Every line of the entries below from the one containing "seus relacionamentos e futuro afetivo." to the one containing "CARTOMANCIA", both ends included, must be written out exactly. No other line belongs in the answer.

:: Exercise data ::
--------

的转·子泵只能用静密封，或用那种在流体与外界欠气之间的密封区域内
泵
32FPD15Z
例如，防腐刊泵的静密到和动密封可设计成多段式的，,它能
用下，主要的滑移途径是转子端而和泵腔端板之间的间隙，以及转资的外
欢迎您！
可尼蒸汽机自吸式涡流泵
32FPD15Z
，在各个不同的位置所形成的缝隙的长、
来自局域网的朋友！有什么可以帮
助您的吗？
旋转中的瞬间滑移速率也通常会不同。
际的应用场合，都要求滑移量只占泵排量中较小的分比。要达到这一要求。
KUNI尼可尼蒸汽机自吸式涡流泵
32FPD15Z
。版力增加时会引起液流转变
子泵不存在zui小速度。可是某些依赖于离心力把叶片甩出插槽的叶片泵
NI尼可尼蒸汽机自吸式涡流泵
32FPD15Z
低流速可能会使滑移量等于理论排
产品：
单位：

--------

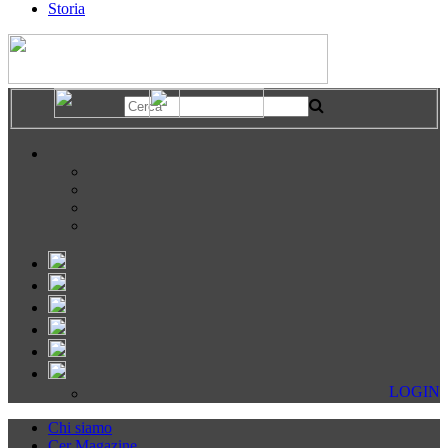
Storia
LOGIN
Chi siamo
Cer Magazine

--------

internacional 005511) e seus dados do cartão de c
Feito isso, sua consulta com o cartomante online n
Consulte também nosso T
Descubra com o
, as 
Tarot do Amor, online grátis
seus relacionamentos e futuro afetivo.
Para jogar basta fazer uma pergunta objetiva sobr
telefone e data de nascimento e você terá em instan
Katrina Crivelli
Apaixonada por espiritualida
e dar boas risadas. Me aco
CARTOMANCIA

--------

:: Result of the task ::
seus relacionamentos e futuro afetivo.
Para jogar basta fazer uma pergunta objetiva sobr
telefone e data de nascimento e você terá em instan
Katrina Crivelli
Apaixonada por espiritualida
e dar boas risadas. Me aco
CARTOMANCIA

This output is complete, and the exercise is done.